When he went off to the bathroom at one point, I had the thought, “If I were playing with myself when he gets back he would think that was the hottest thing ever.” I feel a little calculating thinking like that, but it’s not done with the intention to manipulate, it’s just that I’ve had enough experience to know what works. Indeed, he did think it was really hot to find me stroking my pussy. He set himself up with a ringside seat and watched (and contributed to caressing my legs) as I gave myself an orgasm. It’s always nice having an appreciative audience.
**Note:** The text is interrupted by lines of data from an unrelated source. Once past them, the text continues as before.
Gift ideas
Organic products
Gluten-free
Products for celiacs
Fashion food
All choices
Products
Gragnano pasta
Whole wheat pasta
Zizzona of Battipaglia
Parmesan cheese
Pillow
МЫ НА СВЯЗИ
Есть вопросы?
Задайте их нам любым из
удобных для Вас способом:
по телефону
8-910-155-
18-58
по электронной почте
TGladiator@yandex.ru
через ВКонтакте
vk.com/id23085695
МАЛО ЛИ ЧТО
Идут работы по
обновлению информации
We went to fuck, but human bodies being what they are his cock didn’t totally cooperate. No matter. As a sexual woman of the world I appreciate that sometimes our bodies don’t react how we want them to. There are certainly times when I’m enjoying myself yet not getting wet (in those moments it’s lube for the win!). If a man has erectile trouble while you’re with him, don’t take it personally. Don’t take it as something to worry about. Just keep fooling around. As much as I adore penis-in-vagina sex, it’s by no means the only way to get off and have fun. Being with someone new, or using condoms when you’re not used to them, are things that can make your cock stubborn. I really appreciated though how he’s not one of those men who will then try to persuade you to have unprotected sex.
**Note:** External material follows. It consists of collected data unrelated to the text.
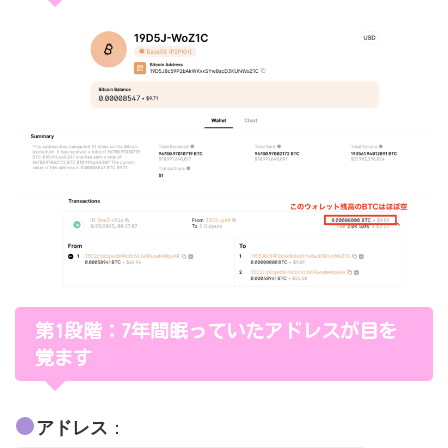
第1段階：7年間眠っていたアドレスが目を
覚ます
：
アドレス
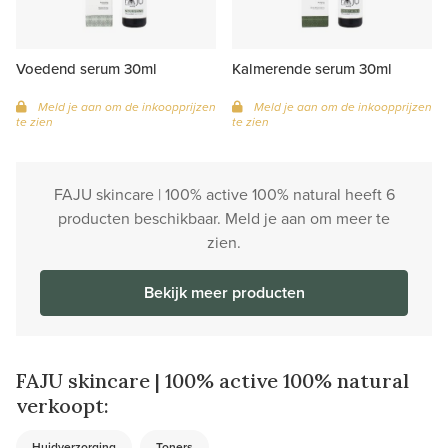
Voedend serum 30ml
Kalmerende serum 30ml
Meld je aan om de inkoopprijzen
Meld je aan om de inkoopprijzen
te zien
te zien
FAJU skincare | 100% active 100% natural heeft 6
producten beschikbaar. Meld je aan om meer te
zien.
Bekijk meer producten
FAJU skincare | 100% active 100% natural
verkoopt:
Huidverzorging
Toners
He flipped me over at one point and massaged my back. He kissed and licked my ass and I wondered if he was going to rim me. He teased and tantalized for a while, then slid his fingers in my pussy and made me come again.
I had a great time, and it was late. I was clearly welcome to spend the night and it seemed like the best thing to do rather than take a long subway ride by myself when I was tired. I always sleep fitfully in a new place, plus it was hard because he’s a cuddler during sleep, whereas I’m someone who wants their space. But sleeping there was a good move. In the morning, we fooled around again and he fucked me twice. (And made me come countless times.) It was a lovely time. He’s smart, interesting and good in bed. I want to teach him the “come hither” motion with his fingers when fingering me, however. If you turn your hand palm up while fingering a woman, and do a “come hither” motion, you stroke the g-spot typically. I’m not complaining, just pondering improvements. (I’ve been around MasterDoc too long.)
At one point this morning he declared that he’s only going to date sex bloggers from now on. Yes, we are awesome. Thank you, thank you very much.
My rumbling tummy pressured me to ask about breakfast, and he took me out for brunch in his neighborhood. After, he walked me to the subway and we said our goodbyes. It felt kinda “Sex and the City” to have brunch in Manhattan on a beautiful Sunday morning after fucking for much of the night. I took the long ride home to MasterDoc’s and had to fill him and DeeDee in on the details of my adventure pretty much as soon as I walked in the door. MasterDoc called me slut a few times, but it’s all done with the utmost affection.